I spent all night driving from College Station to Nashville on the first leg of Baby Benjamin's meet his great-grandparents tour. Here are the three (semi-professional) thoughts that cropped up somewhere in Arkansas between coffees 5 and 6. I present them merely to memorialize my mental wanderings.
1. Has Social Security contributed to the rising divorce rate? Before Social Security, many more adult children (proportionally) must have had to live with or near their parents to help take care of them in retirement. Having grandparents nearby means a great deal of actual and moral support for parenthood, stronger family ties, and a handy source of disapproval if you get out of line. Having grandparents at a distance, attenuates those things, and probably (indirectly) decreases the stability of marriages. If Social Security's subsidies for elderly independence increase retirees' propensity to live away from adult children, and if the presence of nearby parents decreases the propensity of divorce, then it may be the case that Social Security has had the unintended consequence of contributing to higher divorce rates.

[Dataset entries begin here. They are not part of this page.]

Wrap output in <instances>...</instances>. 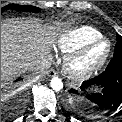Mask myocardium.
Returning a JSON list of instances; mask_svg holds the SVG:
<instances>
[{
    "instance_id": "myocardium-1",
    "label": "myocardium",
    "mask_w": 122,
    "mask_h": 122,
    "mask_svg": "<svg viewBox=\"0 0 122 122\" xmlns=\"http://www.w3.org/2000/svg\"><path fill=\"white\" fill-rule=\"evenodd\" d=\"M104 44L106 49L99 59L85 68H78L77 64L96 46ZM112 46L108 39L99 38L91 41L79 49L69 53L64 60L66 75L74 81H84L98 72L107 62L111 54Z\"/></svg>"
}]
</instances>
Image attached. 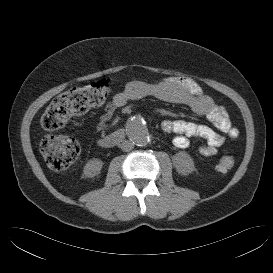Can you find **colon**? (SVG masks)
Returning a JSON list of instances; mask_svg holds the SVG:
<instances>
[{
	"label": "colon",
	"instance_id": "obj_1",
	"mask_svg": "<svg viewBox=\"0 0 273 273\" xmlns=\"http://www.w3.org/2000/svg\"><path fill=\"white\" fill-rule=\"evenodd\" d=\"M113 91L110 80H101L83 88L70 90L54 99L44 111L41 124L46 130L63 128L70 118L103 105ZM41 153L48 167L55 171L70 167L80 155L78 142L68 136H49L42 140ZM233 152L222 153L217 160V169L227 171L234 166Z\"/></svg>",
	"mask_w": 273,
	"mask_h": 273
}]
</instances>
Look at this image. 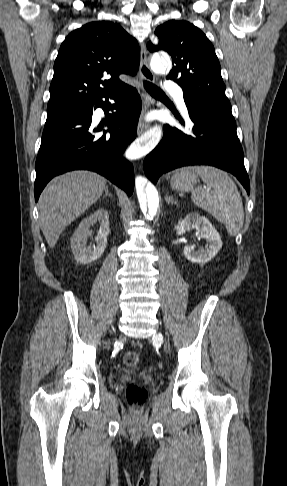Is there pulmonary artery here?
I'll return each instance as SVG.
<instances>
[{"label":"pulmonary artery","instance_id":"obj_1","mask_svg":"<svg viewBox=\"0 0 287 486\" xmlns=\"http://www.w3.org/2000/svg\"><path fill=\"white\" fill-rule=\"evenodd\" d=\"M166 91L173 93L176 96V100L179 106L186 111V106L183 98L182 89L173 81H167L164 85Z\"/></svg>","mask_w":287,"mask_h":486}]
</instances>
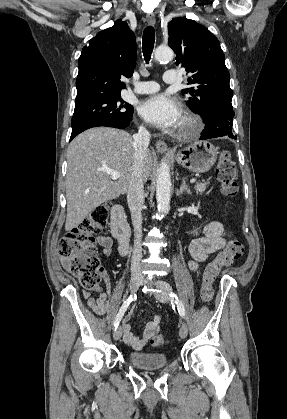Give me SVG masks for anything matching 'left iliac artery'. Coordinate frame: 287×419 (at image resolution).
Segmentation results:
<instances>
[{"mask_svg":"<svg viewBox=\"0 0 287 419\" xmlns=\"http://www.w3.org/2000/svg\"><path fill=\"white\" fill-rule=\"evenodd\" d=\"M170 297H171L172 301L175 302V304L177 305L178 312H179L180 316L184 317L185 309H184L183 302L178 298V296L176 294H174L172 292L170 294Z\"/></svg>","mask_w":287,"mask_h":419,"instance_id":"left-iliac-artery-1","label":"left iliac artery"}]
</instances>
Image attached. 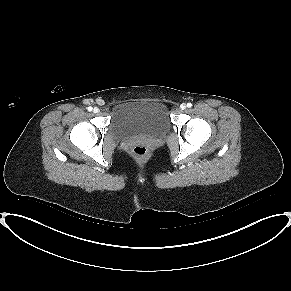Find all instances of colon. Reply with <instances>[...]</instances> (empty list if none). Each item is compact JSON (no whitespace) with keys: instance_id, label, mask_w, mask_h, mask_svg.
<instances>
[{"instance_id":"1","label":"colon","mask_w":291,"mask_h":291,"mask_svg":"<svg viewBox=\"0 0 291 291\" xmlns=\"http://www.w3.org/2000/svg\"><path fill=\"white\" fill-rule=\"evenodd\" d=\"M148 154V148L143 144H138L131 150V156L137 161L145 160Z\"/></svg>"}]
</instances>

2. Is my bodyweight an integrated or autoregressive time series? Logically, it must be integrated. If I lose a pound between time t and time t+1, then to be one pound heavier at time t+2 than I was at t, I need to have gained two pounds. Any pound gain or lost is an enduring change in the time series. The series *must* have a permanent memory (though not necessarily a trend), like a batting average. Yet, my experience is that my weight is autoregressive--at least in the short run. If I somehow manage to cut a few pounds, they reappear; if I pack on a few pounds, they usually drop off without much fuss. The deviations from my equilibrium weight seem to decay over time. What I am I missing?
3. What is the relationship between the performance of a university's athletic programs and the reputation of its academic programs? Positive? Maybe, winning teams draw students, entice potential donors, and actually produce better academic programs increasing evaluations of those programs. Maybe excellence in athletics rubs off an impressionistic evaluations of other areas. Negative? Maybe scholars and academics regard sports-centric schools as fundamentally unserious institutions. Maybe winning on the field casts the school as an institution built around dumb jocks. No effect? People are good at separating the academic reputation of schools from other factors.